Advise patients that sleep tests can be completed either in a laboratory setting (polysomnography) or at home (home sleep test). Many physicians and medical insurance companies tend to prefer the latter. If a patient scores positive for OSA, treatment can include CPAP (continuous positive airway pressure) therapy, oral appliance therapy, or even surgery. No single treatment option is best for every patient; it’s important to remember this when discussing this important topic.

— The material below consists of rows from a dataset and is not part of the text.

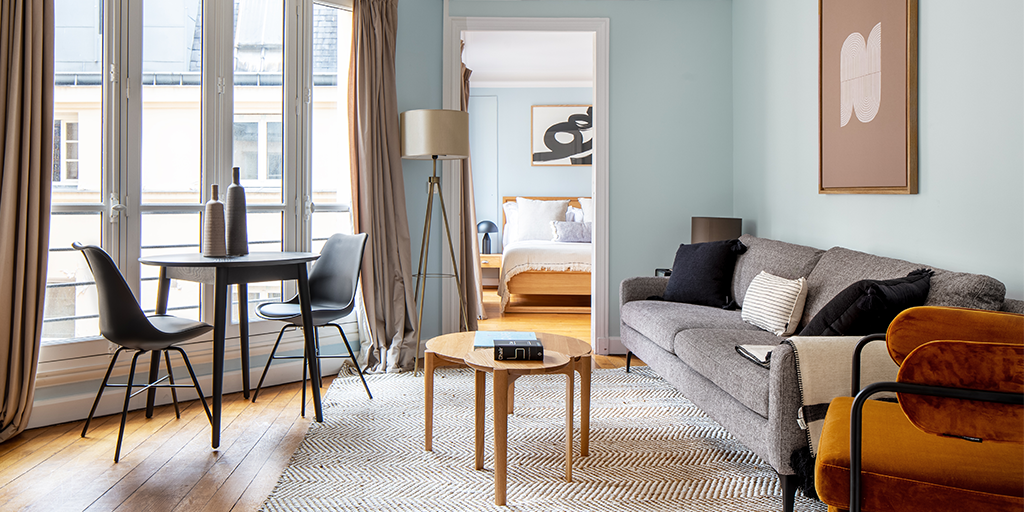 Find the location of a particular element. Image resolution: width=1024 pixels, height=512 pixels. books is located at coordinates (519, 345), (486, 344). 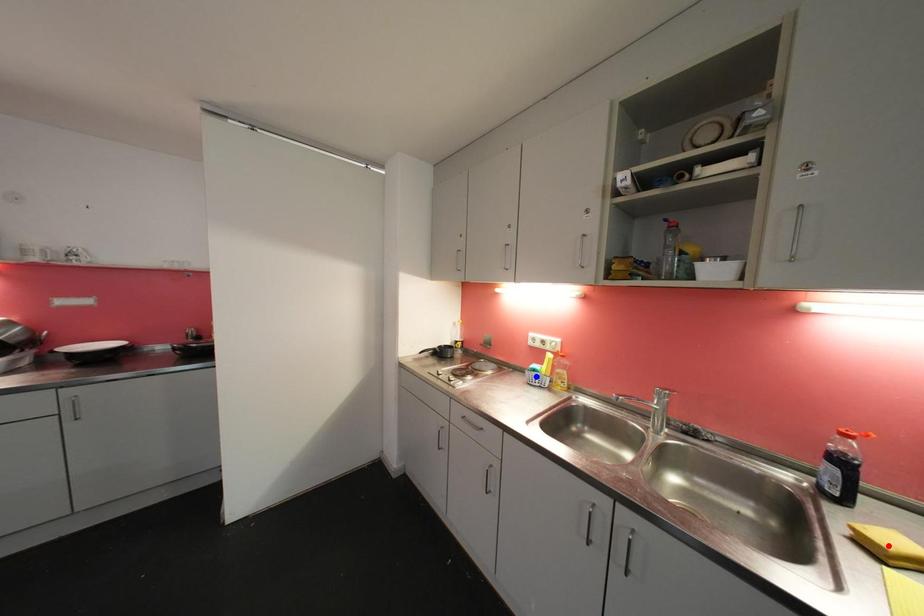 Question: In the image, two points are highlighted. Which point is nearer to the camera? Reply with the corresponding letter.

Choices:
 (A) blue point
 (B) red point

Answer: (B) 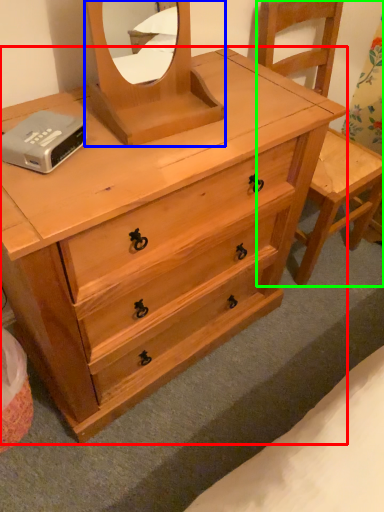 Question: Based on their relative distances, which object is farther from chest of drawers (highlighted by a red box)? Choose from mirror (highlighted by a blue box) and armchair (highlighted by a green box).

Choices:
 (A) mirror
 (B) armchair

Answer: (B) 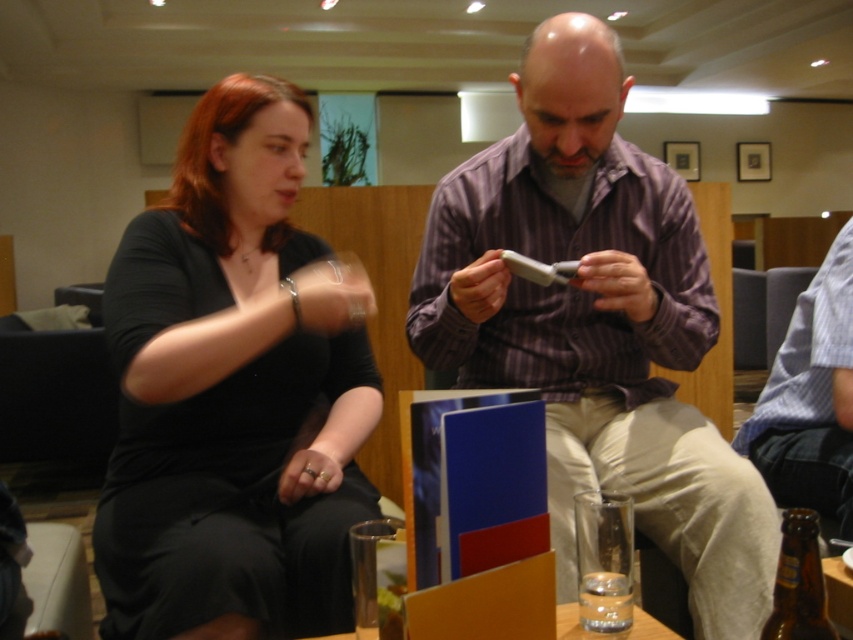 You are standing in the lounge and want to place a small object on the table. The table is at coordinates 0.6, 0.3. Where should you place the object relative to the black matte shirt at upper left?

The black matte shirt at upper left is located at point (x=233, y=392). Since the table is at coordinates (x=254, y=384), the object should be placed slightly to the right and above the black matte shirt at upper left to align with the table.

You are a delivery robot that needs to place a small package between the black matte shirt at upper left and the brown glass bottle at lower right. The package is 10 inches long. Can you fit it in the space between them?

The black matte shirt at upper left is 29.68 inches from the brown glass bottle at lower right, so yes, the package can fit in the space between them since it is shorter than the distance between the two objects.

Dental professionals have a unique ability to screen for and discuss sleep-disordered breathing during their patients’ routine dental visits, but many clinicians lack the knowledge and experience to confidently navigate these conversations. As with many other clinical procedures, practice and consistency are the keys to overcoming fear of the unknown when implementing change in the operatory. We are tasked with the important role of advocating for our patients’ oral and systemic health, and providing an effective airway assessment is one way we can accomplish this.